We just concluded our fifth annual strategy meeting and the second one we conduct virtually. As this was my first strategy meeting since I was appointed Director in January this year, I don’t have many comparison benchmarks, but I felt it was an overwhelming success.
Collectively we accomplished everything we set out to achieve with this meeting: We looked back and, analysed our highlights and achievements from the past year, and looked ahead to explore collaborations, strategies, and plans for the year to come. We explored legal tools for change, and shared key skills that are useful in our work. And we held sessions centred on restfulness and self-care through the healing justice track, mindful of the fact that ongoing circumstances in our world continue to present an unforeseen burden to all of us.
Participants were always engaged throughout the three afternoons, discussions were vibrant, and everybody showed generosity in openly sharing their strategies and activities, and respect in actively listening to others. Attendance was the second-highest we have ever had, and included a diverse range of stakeholders, including legal experts, activists, practitioners, campaigners, community organizers, litigators, and people working on racial, social, gender, economic, and environmental justice issues.
In keeping with the tradition at DFF, the agenda was built purely based on the feedback and comments from participants. Sessions on the third afternoon were shaped by the conversations we had in the first two afternoons, providing the time and space needed to delve deeper into some areas of common concern. DFF’s annual strategy meeting has been, once again, a central connecting point for our network and a key moment in the year’s calendar to ensure our activities respond to the needs of the organisations and individuals we seek to support in their fight for digital rights.
My three main takeaways from this meeting were:
- Exploring the root causes of digital rights harms together helps us uncover opportunities and be more strategic. For example, we examined the obstacles (and how to overcome them) in litigating against mass and targeted surveillance. We explored whether other countries could replicate the successful Dutch litigation on the digital welfare state. And we discussed how to build real bargaining power for workers to have control and access to their own data at work, highlighting problems that go far beyond the gig economy, and working to elevate the knowledge of marginalised communities online.
- Cultivating innovative skills and best practices can help us develop and sustain a resilient field. We honed our skills in areas as diverse as digital rights activism through gaming and theatre, understanding tech, exploring movement lawyering, using personas for guiding communications strategies, and how art practice teaches the subversive use of voice to challenge everyday conventions. Direct advocacy with creators/developers of technologies could be a way to achieve more direct results.
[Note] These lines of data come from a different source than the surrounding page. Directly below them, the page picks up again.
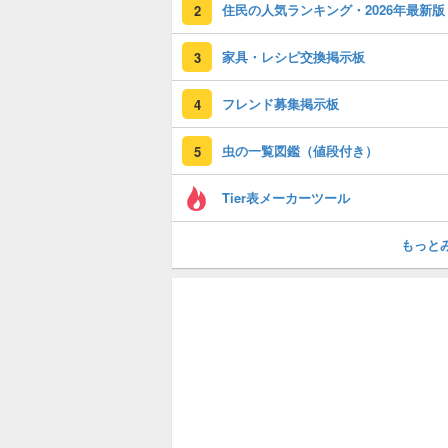
住民の人気ランキング・2026年最新版
2
家具・レシピ交換掲示板
3
フレンド募集掲示板
4
虫の一覧図鑑（値段付き）
5
Tier表メーカーツール
もっと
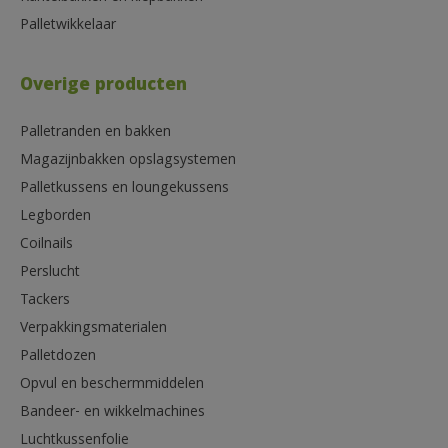
Palletwikkelaar
Overige producten
Palletranden en bakken
Magazijnbakken opslagsystemen
Palletkussens en loungekussens
Legborden
Coilnails
Perslucht
Tackers
Verpakkingsmaterialen
Palletdozen
Opvul en beschermmiddelen
Bandeer- en wikkelmachines
Luchtkussenfolie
Working together with marginalised communities means completely re-thinking the way we do lawyering, while the intersection between structural racism, mass surveillance, and AI needs to be given urgent attention.
- Thinking outside the box makes us stronger. Other conversations focused on the best ways to tackle online censorship & harms, building a knowledge-sharing hub for the digital rights field, making digital rights spaces and collaborations more accessible, exploring the intersection between climate justice and digital rights, collective redress mechanisms in the digital sphere, and on implications of the recent decision against Clearview AI. All these yielded creative thinking to approach our work from innovative directions.
We of course did not forget about the self-care and social part of coming together: at the end of the second afternoon, we had a wonderful poet and artist reciting her poems, which nurtured our body and soul. The goodies sent to participants in the strategy meeting welcome pack helped participants refuel throughout the meeting days. The meditation and other sessions under the healing justice track nourished the well-being of all participants.
The online strategy meeting has left us with a feeling of deep appreciation and admiration for the incredible individuals we get to work with every day. Seeing the energy and dedication amongst the participants, one can only feel optimistic about the future. More detailed notes will be shared with participants; everybody can access this jam board that includes links to priorities of the organisations, and useful resources for the digital rights field.
We look forward to seeing the initiatives and collaborations that will spring from this year’s conversations and look forward to supporting them. We are stronger when we synchronise our efforts and pool ideas, creativity, and resources.
In closing, please don’t forget to spend 10 minutes answering our annual impact survey here. I also wanted to thank all my colleagues at DFF and the external facilitators that supported us – it is thanks to their tireless work that we held together a fantastic space to achieve everything described above. Huge thanks.
Next year, we hope to host our strategy meeting in person, and look forward to seeing you all there if possible!